I was alarmed to read about a rash of resignations during a bitter falling-out in what ought to be a gentle and convivial organisation. One of the resigners identifies as non-gendered, disabled and working-class and denounces the organisation as “not a safe place for young people, for black people, for queer people or for any other marginalised people” and having a “white supremacist culture.” The caring, kindly organisation in question is the Vegan Society. Frankly, I blame the lentils.

A complication for us hacks in reporting the vegan blood-letting drama is that when one non-gendered person and four gendered people resign at the same time, we are required to refer to the genderless person as “they” and to the correspondence as “their resignation letter.” But how does the reader know that “they” refers only to one person, or that “their resignation letter” has not been jointly written by all of them? By strictly following modern self-identification rules, you could easily defame people by unwittingly attributing views to them. In this Brave New World there will always be work for lawyers.

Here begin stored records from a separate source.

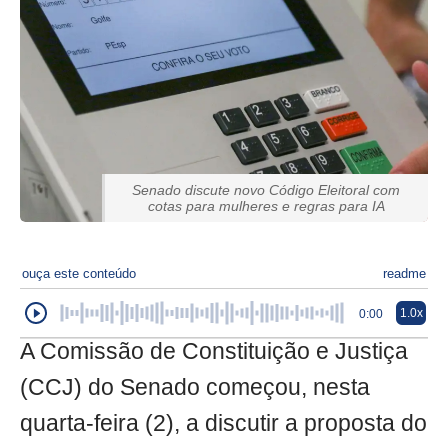
Senado discute novo Código Eleitoral com
cotas para mulheres e regras para IA
ouça este conteúdo
readme
1.0x
0:00
A Comissão de Constituição e Justiça
(CCJ) do Senado começou, nesta
quarta-feira (2), a discutir a proposta do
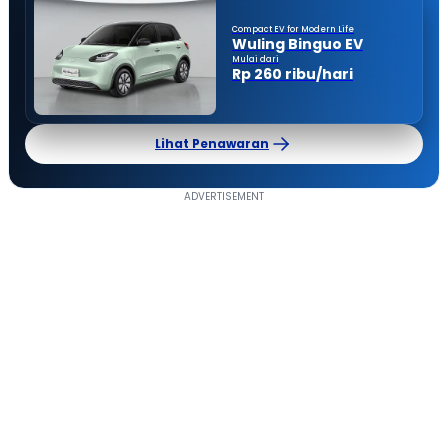
Compact EV for Modern Life
Wuling Binguo EV
Mulai dari
Rp 260 ribu/hari
Lihat Penawaran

On this day 107 years ago, Britons woke up to discover their country was at war with Germany. Every school pupil should study the events of the momentous 37 days from the assassination of an archduke in Sarajevo to the first shots in the First World War in 1914. The relentless blundering of heads of states, their ministers and generals took Britain into a war that never should have happened and which led ultimately to the Second World War and a total butcher's bill for the 20th century's conflicts of nearly 100 million lives. What do we learn from it? Surprisingly, that saying, as Britain repeatedly said in the summer of 1914: “We'll probably stay neutral” far from calming things, only hastened the carnage.

For grown-ups interested in the 37 days I can recommend Sean McMeekin's excellent book, July 1914. It makes you wonder how, with just an ounce of common sense, the world might have turned out.

Has anyone ever written anything more truthful about the ageing process than this, by India Knight, a few days ago? “The fact is, ageing is wonderful – until, at some point, it isn't.”